#### Given information
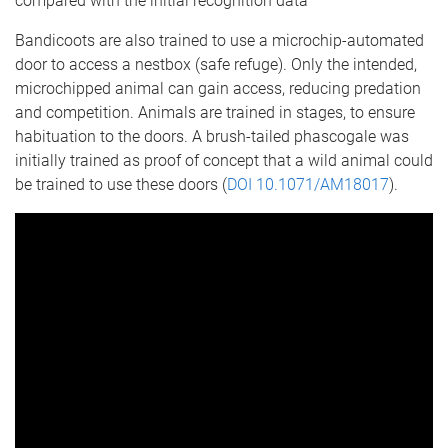
compared with the initial recognition data
Bandicoots are also trained to use a microchip-automated
door to access a nestbox (safe refuge). Only the intended,
microchipped animal can gain access, reducing predation
and competition. Animals are trained in stages, to ensure
habituation to the doors. A brush-tailed phascogale was
initially trained as proof of concept that a wild animal could
be trained to use these doors (
DOI 10.1071/AM18017
).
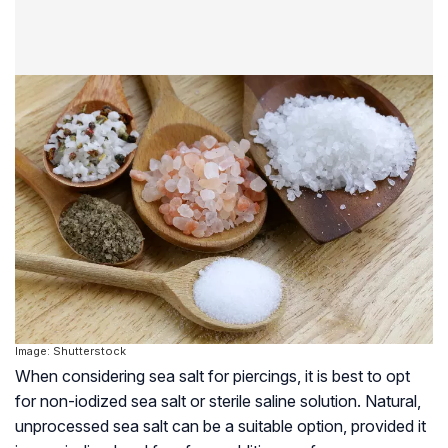
Image: Shutterstock
When considering sea salt for piercings, it is best to opt
for non-iodized sea salt or sterile saline solution. Natural,
unprocessed sea salt can be a suitable option, provided it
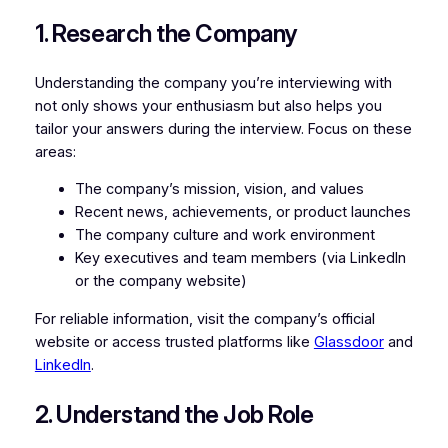
1. Research the Company
Understanding the company you’re interviewing with
not only shows your enthusiasm but also helps you
tailor your answers during the interview. Focus on these
areas:
The company’s mission, vision, and values
Recent news, achievements, or product launches
The company culture and work environment
Key executives and team members (via LinkedIn
or the company website)
For reliable information, visit the company’s official
website or access trusted platforms like
Glassdoor
and
LinkedIn
.
2. Understand the Job Role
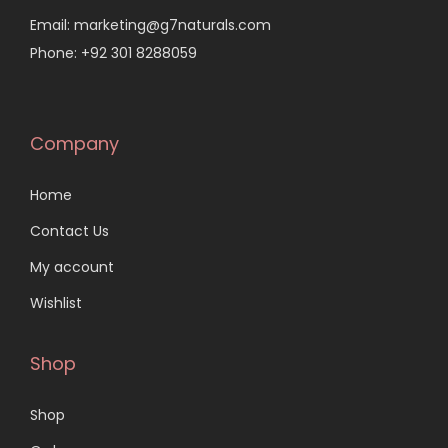
Email: marketing@g7naturals.com
Phone: +92 301 8288059
Company
Home
Contact Us
My account
Wishlist
Shop
Shop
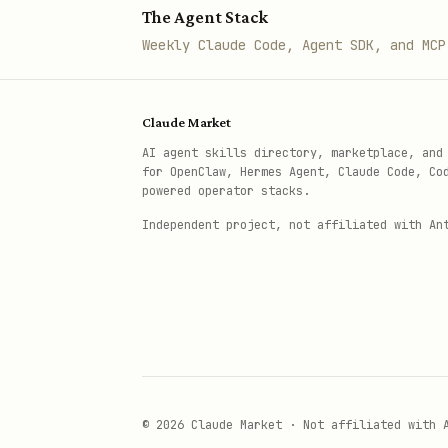
The Agent Stack
Weekly Claude Code, Agent SDK, and MCP
Claude Market
AI agent skills directory, marketplace, and
for OpenClaw, Hermes Agent, Claude Code, Co
powered operator stacks.
Independent project, not affiliated with An
© 2026 Claude Market · Not affiliated with 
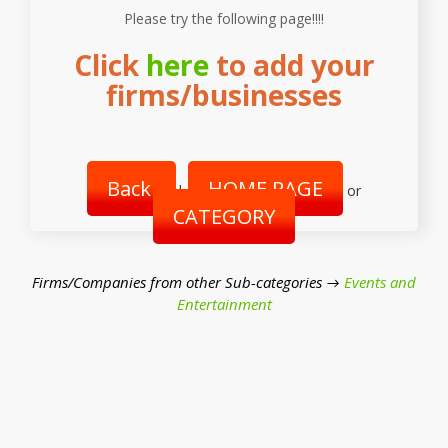
Please try the following page!!!!
Click
here
to add your
firms/businesses
Back
HOME PAGE
|
or
CATEGORY
Firms/Companies from other Sub-categories →
Events and
Entertainment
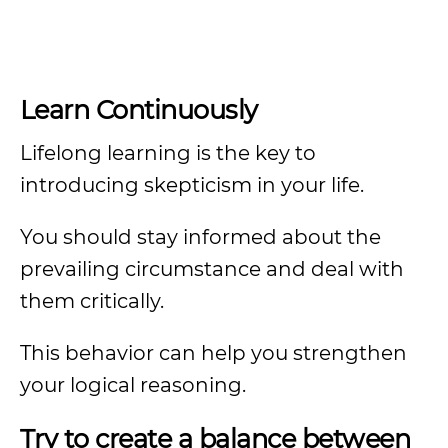
Learn Continuously
Lifelong learning is the key to
introducing skepticism in your life.
You should stay informed about the
prevailing circumstance and deal with
them critically.
This behavior can help you strengthen
your logical reasoning.
Try to create a balance between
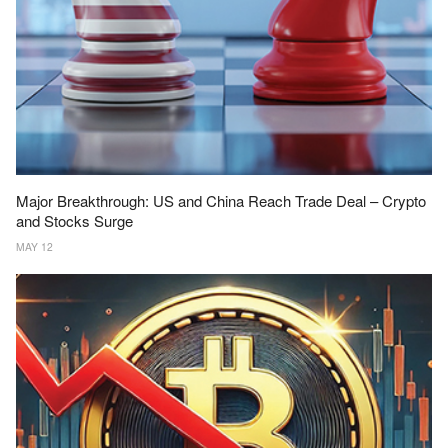
Major Breakthrough: US and China Reach Trade Deal – Crypto
and Stocks Surge
MAY 12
########
Problem requirements:
A single number is the whole answer: how many lines of the records contain the word "affiliated".

Your response:
2